By Lewis Krauskopf, Saqib Iqbal Ahmed and Laura Matthews
NEW YORK (Reuters) -Three months after President Donald Trump’s sweeping global tariffs led markets to plunge and then rebound ferociously, investors are grappling with the fallout from the still-shifting trade backdrop and adjusting strategies to withstand sudden policy shifts.
Among the lessons for investors from Trump’s “Liberation Day” tariff announcement on April 2, and the developments since then: Brace for surprises from the Trump administration and be flexible. Pay attention to trade as you would monetary and fiscal policy. Don’t over-react to headlines — but also make your portfolios as resilient as possible to tariff news.
“We’re used to just thinking in terms of fiscal and monetary, but now trade policy is almost like this third leg of government policy and how it affects the economy,” said Michael Reynolds, vice president of investment strategy at Glenmede.
Investors had been laser-focused on Wednesday, which marked the end of a 90-day pause Trump has placed on many of the most severe “reciprocal” tariffs he had imposed in April on trading partners. The White House on Monday delayed the start of tariffs to August 1, while telling 14 nations that they would face levies ranging from 25% for countries including Japan and South Korea, to 40% for Laos and Myanmar.
“Investors, and the market more broadly, are used to literal interpretations of announcements and what we’re realizing with the Trump administration is that is dangerous because there is often flexibility ultimately in the end result,” said Mark Hackett, chief market strategist at Nationwide. “We’ve learned over the last three months there is flexibility.”
Stocks tumbled in the days following the “Liberation Day” announcement, with the S&P 500 falling to the brink of a bear market.

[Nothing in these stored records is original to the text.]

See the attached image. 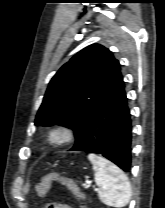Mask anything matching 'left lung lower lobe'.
Instances as JSON below:
<instances>
[{
    "mask_svg": "<svg viewBox=\"0 0 165 208\" xmlns=\"http://www.w3.org/2000/svg\"><path fill=\"white\" fill-rule=\"evenodd\" d=\"M120 76L94 111L70 151L100 153L123 171L131 168L132 125L128 99Z\"/></svg>",
    "mask_w": 165,
    "mask_h": 208,
    "instance_id": "1",
    "label": "left lung lower lobe"
}]
</instances>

Stock and bond volatility spiked, with the daily equity index swings among the most severe since the onset of the coronavirus pandemic in early 2020.
But stocks began climbing back following Trump’s pause. A U.S. deal with the U.K. and a truce with China kept the market’s momentum going. Volatility measures moderated significantly as well, with the Cboe Volatility index, Wall Street’s “fear gauge”, falling to its long-term median level.
Helped by a better-than-feared first-quarter earnings season and economic data, the S&P 500 on June 27 hit a record high for the first time in over four months. The benchmark index is now up about 6% for the year.
“Uncertainty at Liberation Day was very open-ended,” Reynolds said. “But the outline of a couple of these initial trade deals have kind of narrowed the field of what’s probable on tariffs… The fact that we don’t have this open-ended risk where tariffs could go anywhere I think is pretty constructive.”
Even so, he said, the rebound has been “so swift and large in magnitude that it wouldn’t surprise us to see a near-term pullback.”
Stocks are not fully factoring in the negative impact to earnings from tariffs that are already in place while investors may be overly optimistic that trade deals will be completed, said Kristina Hooper, chief market strategist at Man Group.
“I’m not convinced that all the pieces are there for the stock market to be as positive as it is,” Hooper said.
One lesson from the past few months, Hooper said, is the potential for tariffs to “come out of left field.” She pointed to Trump’s threat this week that countries aligning themselves with the “Anti-American policies” of the BRICS bloc will be charged an additional 10% tariff.
“What I’ve learned is to expect to be surprised,” Hooper said.
Some investors have referred to the acronym “TACO”, or Trump Always Chickens Out, as a rationale for why markets should not fear the announcement of harsh tariffs because many believe they will likely be moderated.
Heading into this week’s initial tariff deadline, King Lip, chief strategist at Baker Avenue Wealth Management, said that market complacency was high and he expects more choppiness as trade uncertainty rises again.
“The biggest risk for investors now is that there is no pause after the trade deadlines and large tariffs are imposed by the administration,” Lip said.
While stocks have rebounded, the U.S. dollar has continued to weaken since Liberation Day, sliding about 6% against a basket of major currencies. Investors have trimmed exposure to U.S. assets while also reassessing the greenback’s status as the world’s reserve currency because of the uncertain policy backdrop.
Gold, which tends to benefit as a safe-haven asset during times of geopolitical uncertainty, has climbed 6% since April 2 and is up 26% on the year.
Some investors have shifted strategies to manage through tariff uncertainty.
Janus Henderson Investors has been paring back holdings in some portfolios that could be more vulnerable to tariffs, such as Japanese and European automakers and exporters with long supply chains, said Julian McManus, portfolio manager at the firm.
Meanwhile, the firm has been favoring service companies that are removed from the crosshairs of the trade war, such as digital services or online music streaming companies.
“We’ve been extending timelines and making portfolios more resilient,” McManus said. “It’s just important to keep a cool head and not get caught up in the day-to-day headlines that can be unsettling.”